Write out every entry exactly as given, but omit the pictures.
Content starts
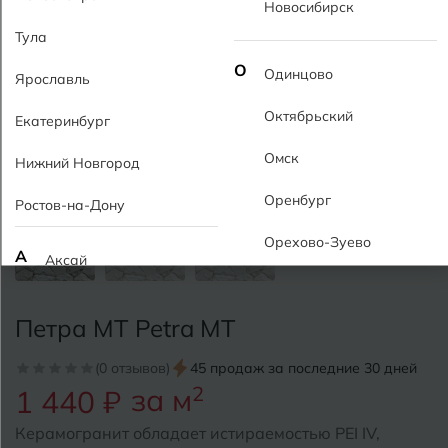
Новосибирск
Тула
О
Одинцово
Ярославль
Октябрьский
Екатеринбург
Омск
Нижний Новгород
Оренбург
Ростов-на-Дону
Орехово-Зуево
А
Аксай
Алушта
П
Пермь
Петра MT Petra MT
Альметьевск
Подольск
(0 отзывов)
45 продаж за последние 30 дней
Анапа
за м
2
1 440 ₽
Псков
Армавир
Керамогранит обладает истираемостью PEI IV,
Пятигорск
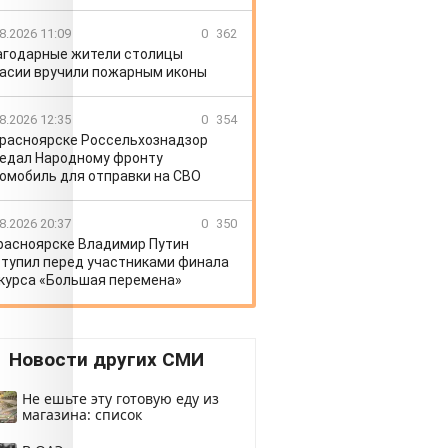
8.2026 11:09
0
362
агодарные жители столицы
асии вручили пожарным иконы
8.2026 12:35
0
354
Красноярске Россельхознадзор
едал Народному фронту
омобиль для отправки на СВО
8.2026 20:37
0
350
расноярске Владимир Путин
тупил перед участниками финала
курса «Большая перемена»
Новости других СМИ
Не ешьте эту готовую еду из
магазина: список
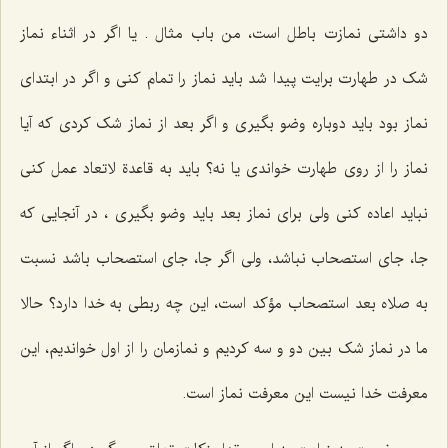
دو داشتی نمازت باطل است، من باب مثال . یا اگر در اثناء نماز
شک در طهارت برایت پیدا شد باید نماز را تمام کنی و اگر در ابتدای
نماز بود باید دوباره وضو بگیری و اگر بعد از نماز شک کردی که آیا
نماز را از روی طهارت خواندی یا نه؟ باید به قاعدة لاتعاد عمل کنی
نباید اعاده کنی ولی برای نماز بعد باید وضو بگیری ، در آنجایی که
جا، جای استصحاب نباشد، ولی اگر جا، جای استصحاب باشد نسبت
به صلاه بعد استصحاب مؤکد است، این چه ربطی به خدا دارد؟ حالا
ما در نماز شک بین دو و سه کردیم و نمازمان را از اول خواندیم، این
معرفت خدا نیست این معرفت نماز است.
Content ends
» **Result of this exercise**:
Новосибирск
Тула
О
Одинцово
Ярославль
Октябрьский
Екатеринбург
Омск
Нижний Новгород
Оренбург
Ростов-на-Дону
Орехово-Зуево
А
Аксай
Алушта
П
Пермь
Петра MT Petra MT
Альметьевск
Подольск
(0 отзывов)
45 продаж за последние 30 дней
Анапа
за м
2
1 440 ₽
Псков
Армавир
Керамогранит обладает истираемостью PEI IV,
Пятигорск
8.2026 11:09
0
362
агодарные жители столицы
асии вручили пожарным иконы
8.2026 12:35
0
354
Красноярске Россельхознадзор
едал Народному фронту
омобиль для отправки на СВО
8.2026 20:37
0
350
расноярске Владимир Путин
тупил перед участниками финала
курса «Большая перемена»
Новости других СМИ
Не ешьте эту готовую еду из
магазина: список
دو داشتی نمازت باطل است، من باب مثال . یا اگر در اثناء نماز
شک در طهارت برایت پیدا شد باید نماز را تمام کنی و اگر در ابتدای
نماز بود باید دوباره وضو بگیری و اگر بعد از نماز شک کردی که آیا
نماز را از روی طهارت خواندی یا نه؟ باید به قاعدة لاتعاد عمل کنی
نباید اعاده کنی ولی برای نماز بعد باید وضو بگیری ، در آنجایی که
جا، جای استصحاب نباشد، ولی اگر جا، جای استصحاب باشد نسبت
به صلاه بعد استصحاب مؤکد است، این چه ربطی به خدا دارد؟ حالا
ما در نماز شک بین دو و سه کردیم و نمازمان را از اول خواندیم، این
معرفت خدا نیست این معرفت نماز است.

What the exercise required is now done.